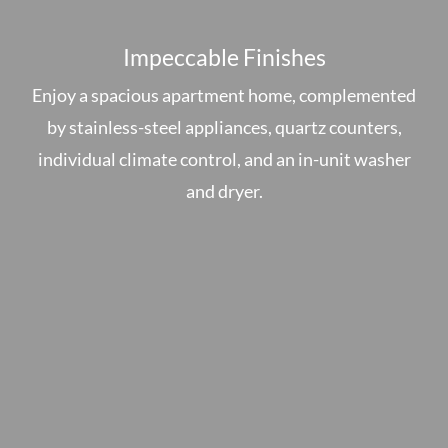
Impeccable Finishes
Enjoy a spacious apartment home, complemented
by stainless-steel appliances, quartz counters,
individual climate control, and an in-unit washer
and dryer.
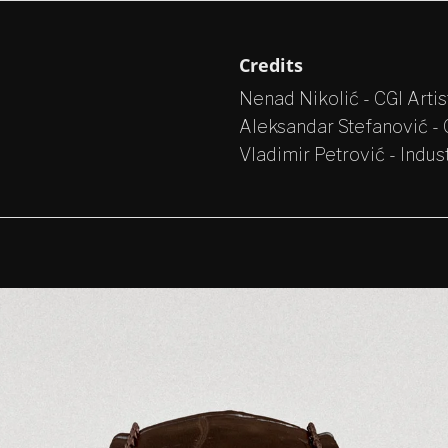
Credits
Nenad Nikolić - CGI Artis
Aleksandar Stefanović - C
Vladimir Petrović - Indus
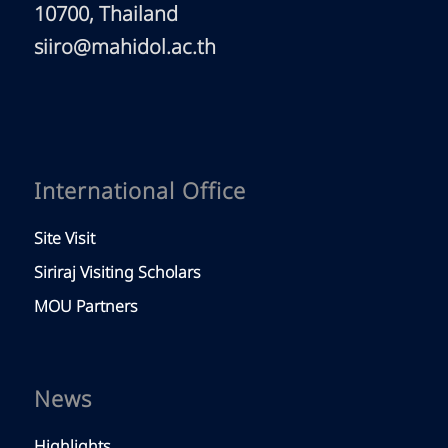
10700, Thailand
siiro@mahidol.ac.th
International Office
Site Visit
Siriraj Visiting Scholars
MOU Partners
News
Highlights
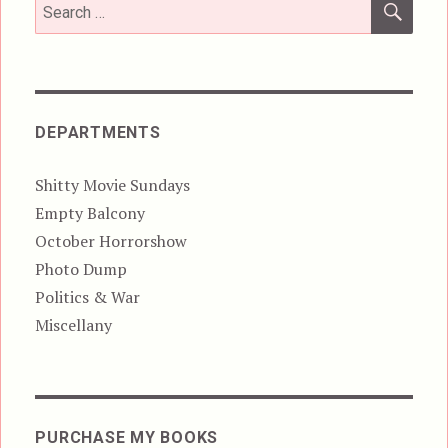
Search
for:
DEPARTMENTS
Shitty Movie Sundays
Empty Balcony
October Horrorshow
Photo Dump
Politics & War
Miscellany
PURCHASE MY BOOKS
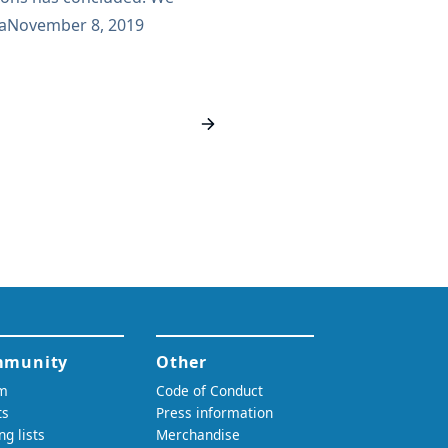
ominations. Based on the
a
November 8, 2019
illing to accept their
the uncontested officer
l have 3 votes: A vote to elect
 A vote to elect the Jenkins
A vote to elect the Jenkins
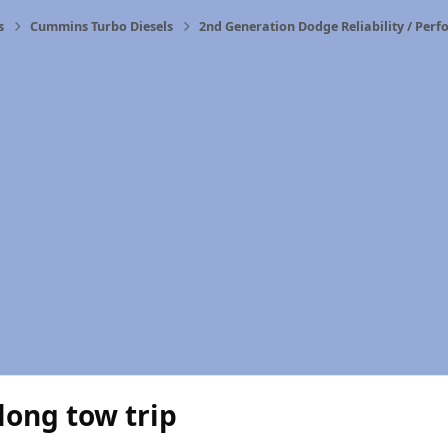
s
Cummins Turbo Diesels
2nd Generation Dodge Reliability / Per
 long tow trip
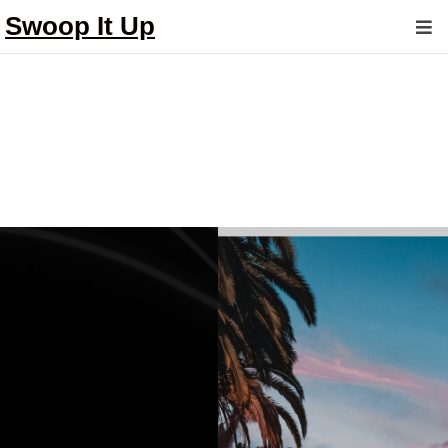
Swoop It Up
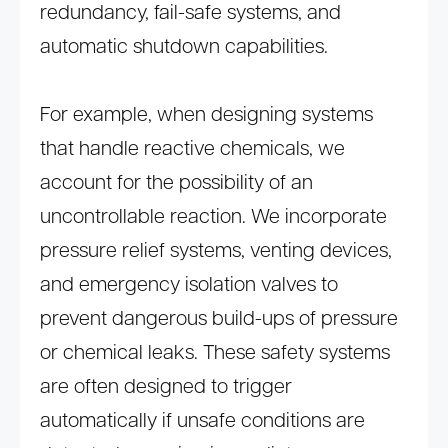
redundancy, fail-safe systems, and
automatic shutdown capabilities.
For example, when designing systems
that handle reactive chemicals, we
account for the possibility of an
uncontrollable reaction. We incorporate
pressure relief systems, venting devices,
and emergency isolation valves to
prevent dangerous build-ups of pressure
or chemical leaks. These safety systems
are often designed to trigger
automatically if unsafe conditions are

•••

- _WORK REQUEST_
Write out every entry again word for word, without any of the pictures.

- _EXERCISE SOLUTION_
Impeccable Finishes
Enjoy a spacious apartment home, complemented
by stainless-steel appliances, quartz counters,
individual climate control, and an in-unit washer
and dryer.
Credits
Nenad Nikolić - CGI Artis
Aleksandar Stefanović - C
Vladimir Petrović - Indus
10700, Thailand
siiro@mahidol.ac.th
International Office
Site Visit
Siriraj Visiting Scholars
MOU Partners
News
Highlights
Search
for:
DEPARTMENTS
Shitty Movie Sundays
Empty Balcony
October Horrorshow
Photo Dump
Politics & War
Miscellany
PURCHASE MY BOOKS
ominations. Based on the
a
November 8, 2019
illing to accept their
the uncontested officer
l have 3 votes: A vote to elect
 A vote to elect the Jenkins
A vote to elect the Jenkins
s
Cummins Turbo Diesels
2nd Generation Dodge Reliability / Per
 long tow trip
Swoop It Up
redundancy, fail-safe systems, and
automatic shutdown capabilities.
For example, when designing systems
that handle reactive chemicals, we
account for the possibility of an
uncontrollable reaction. We incorporate
pressure relief systems, venting devices,
and emergency isolation valves to
prevent dangerous build-ups of pressure
or chemical leaks. These safety systems
are often designed to trigger
automatically if unsafe conditions are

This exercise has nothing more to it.